On February 13 UNESCO is asking radio stations around the world to showcase the beauty of sport, in all its diversity. Community radio award winner IAN NOCKOLDS reports on World Radio Day.
This will be the seventh time that UNESCO have celebrated the power of radio across the world, engaging radio stations, regulatory bodies and the public, in a celebration of sport and its ability to inspire and connect communities.
I’ve had the pleasure of covering grassroots sport on Somer Valley FM, a community radio station based in North East Somerset, for the best part of ten years. My ambition was to shine a light on the clubs that commercial and public service broadcasters so often overlook.
The more that professional sport has become a business, the greater the separation between club and community. Community sport reminds us that the strength of any pyramid is not its pinnacle but its base.
It is all too common for the community sector to malign the professional broadcast industry as impure and morally bankrupt. I have even heard suggestions that the BBC needs the community sector more than the community sector needs them, yet nothing could be further from the truth.
I learned a lot during my time at Somer Valley, working with many great people, but nothing compared to what I learned in one afternoon with the BBC.
Thanks to the excellent relationship Somer Valley has with BBC Bristol, the sports team invited me to join their reporter, Ed Hadwin, for the full matchday experience at Bristol City. Ed was kind enough to talk to me about the kit he used and the format of the BBC’s Saturday sports programming.
I’d never listened before – too busy covering Western League and Southern League matches – yet I assumed my coverage was at least as good, if not better, than theirs. It quickly became apparent that Ed’s technical knowledge was far superior to my own and he was capable of multi-tasking in a way that I thought was impossible.
At my best, I may have been able to come up with something that sounded vaguely like a professional commentary, but I never had to write a match report, provide two reports to studio and lead a press conference, with a manager who was as volatile as he was embattled. In my opinion, that’s true class.

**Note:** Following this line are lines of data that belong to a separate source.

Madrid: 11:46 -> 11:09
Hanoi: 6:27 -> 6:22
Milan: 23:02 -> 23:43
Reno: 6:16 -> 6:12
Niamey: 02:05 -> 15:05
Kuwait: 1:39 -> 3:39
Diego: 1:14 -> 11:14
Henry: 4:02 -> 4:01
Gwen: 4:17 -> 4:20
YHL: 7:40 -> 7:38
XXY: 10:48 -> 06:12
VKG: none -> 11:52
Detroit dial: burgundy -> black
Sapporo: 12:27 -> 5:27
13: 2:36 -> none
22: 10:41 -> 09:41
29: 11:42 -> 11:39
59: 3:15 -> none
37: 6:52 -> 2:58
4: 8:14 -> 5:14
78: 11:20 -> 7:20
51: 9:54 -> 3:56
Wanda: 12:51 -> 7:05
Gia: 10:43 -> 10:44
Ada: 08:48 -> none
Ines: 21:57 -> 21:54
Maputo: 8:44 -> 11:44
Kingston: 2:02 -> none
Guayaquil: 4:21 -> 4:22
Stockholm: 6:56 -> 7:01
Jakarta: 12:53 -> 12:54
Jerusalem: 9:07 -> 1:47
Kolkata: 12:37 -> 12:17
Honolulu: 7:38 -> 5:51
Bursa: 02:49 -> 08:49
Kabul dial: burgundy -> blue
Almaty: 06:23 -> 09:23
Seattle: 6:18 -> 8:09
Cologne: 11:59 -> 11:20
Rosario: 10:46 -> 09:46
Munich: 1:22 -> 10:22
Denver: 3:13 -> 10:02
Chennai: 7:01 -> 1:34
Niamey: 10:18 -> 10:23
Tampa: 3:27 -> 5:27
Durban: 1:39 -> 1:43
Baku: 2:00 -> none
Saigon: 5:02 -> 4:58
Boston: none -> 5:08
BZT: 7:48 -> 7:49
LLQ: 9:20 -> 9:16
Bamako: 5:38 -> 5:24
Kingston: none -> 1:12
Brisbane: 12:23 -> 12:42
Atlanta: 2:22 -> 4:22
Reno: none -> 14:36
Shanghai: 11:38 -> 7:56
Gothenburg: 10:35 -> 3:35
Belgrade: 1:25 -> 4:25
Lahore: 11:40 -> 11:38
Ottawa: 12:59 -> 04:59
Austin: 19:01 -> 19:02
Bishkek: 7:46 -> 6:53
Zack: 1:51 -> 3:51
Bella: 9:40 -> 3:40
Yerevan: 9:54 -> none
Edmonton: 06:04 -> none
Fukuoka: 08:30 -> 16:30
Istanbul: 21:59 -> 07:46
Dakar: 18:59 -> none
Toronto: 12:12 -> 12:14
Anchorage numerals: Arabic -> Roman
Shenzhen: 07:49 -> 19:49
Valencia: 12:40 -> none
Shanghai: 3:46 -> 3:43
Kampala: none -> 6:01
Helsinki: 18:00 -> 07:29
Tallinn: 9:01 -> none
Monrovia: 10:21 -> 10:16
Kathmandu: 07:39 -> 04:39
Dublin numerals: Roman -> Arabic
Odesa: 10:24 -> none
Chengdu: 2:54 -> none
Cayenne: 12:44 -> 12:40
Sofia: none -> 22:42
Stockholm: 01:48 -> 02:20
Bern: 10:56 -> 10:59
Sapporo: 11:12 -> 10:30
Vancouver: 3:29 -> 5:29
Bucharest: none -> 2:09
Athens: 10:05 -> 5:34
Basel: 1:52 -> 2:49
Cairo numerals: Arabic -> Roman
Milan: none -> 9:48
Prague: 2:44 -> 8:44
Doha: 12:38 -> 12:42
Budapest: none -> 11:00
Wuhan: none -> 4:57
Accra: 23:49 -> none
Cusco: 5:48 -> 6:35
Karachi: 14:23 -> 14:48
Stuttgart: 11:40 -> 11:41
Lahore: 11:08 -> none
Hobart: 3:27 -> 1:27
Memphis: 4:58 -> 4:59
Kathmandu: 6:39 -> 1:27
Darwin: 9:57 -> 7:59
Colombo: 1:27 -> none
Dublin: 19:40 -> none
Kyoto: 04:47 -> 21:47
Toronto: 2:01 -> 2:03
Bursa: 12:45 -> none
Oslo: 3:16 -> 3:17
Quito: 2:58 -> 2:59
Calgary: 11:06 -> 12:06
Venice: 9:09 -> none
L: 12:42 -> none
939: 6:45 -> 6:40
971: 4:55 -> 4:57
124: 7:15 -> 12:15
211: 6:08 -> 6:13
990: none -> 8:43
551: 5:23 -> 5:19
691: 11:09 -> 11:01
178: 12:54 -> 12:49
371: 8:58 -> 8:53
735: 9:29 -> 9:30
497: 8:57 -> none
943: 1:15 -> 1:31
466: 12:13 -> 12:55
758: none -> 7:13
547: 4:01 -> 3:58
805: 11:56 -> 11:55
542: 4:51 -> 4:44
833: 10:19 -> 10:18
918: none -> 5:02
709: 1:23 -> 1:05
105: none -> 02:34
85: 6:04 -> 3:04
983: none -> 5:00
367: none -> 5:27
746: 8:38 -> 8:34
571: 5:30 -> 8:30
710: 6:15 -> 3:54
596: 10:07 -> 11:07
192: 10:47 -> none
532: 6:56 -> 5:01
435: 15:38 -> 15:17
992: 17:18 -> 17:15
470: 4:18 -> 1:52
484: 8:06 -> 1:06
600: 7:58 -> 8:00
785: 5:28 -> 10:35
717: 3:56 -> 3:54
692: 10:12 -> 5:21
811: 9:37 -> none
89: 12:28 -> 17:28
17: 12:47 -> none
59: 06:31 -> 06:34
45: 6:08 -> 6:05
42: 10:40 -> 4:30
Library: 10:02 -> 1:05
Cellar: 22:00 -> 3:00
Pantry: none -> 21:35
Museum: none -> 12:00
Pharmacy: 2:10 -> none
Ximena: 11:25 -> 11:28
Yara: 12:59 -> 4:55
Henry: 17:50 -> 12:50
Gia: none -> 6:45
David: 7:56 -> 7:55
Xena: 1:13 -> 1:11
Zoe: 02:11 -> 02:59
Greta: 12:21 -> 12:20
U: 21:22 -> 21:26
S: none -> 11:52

Going back to UNESCO. Their ambition is to promote media pluralism. The community sector, which is doing wonderful work to promote grassroots sport, can learn from professional broadcasters. World Radio Day is an opportunity for the community sector to appreciate rather than criticise the journalists, commentators and broadcasters that produce peerless coverage of elite sport.
I hope other community broadcasters get the chance to benefit as I did. One afternoon with Ed had a profound impact, not just in terms of highlighting what I didn’t know, but appreciating we are all in this together.
My real hope is that those professional broadcasters, who have so much to offer, will feel that World Radio Day represents the opportunity for them to make the first move. Don’t wait to be asked!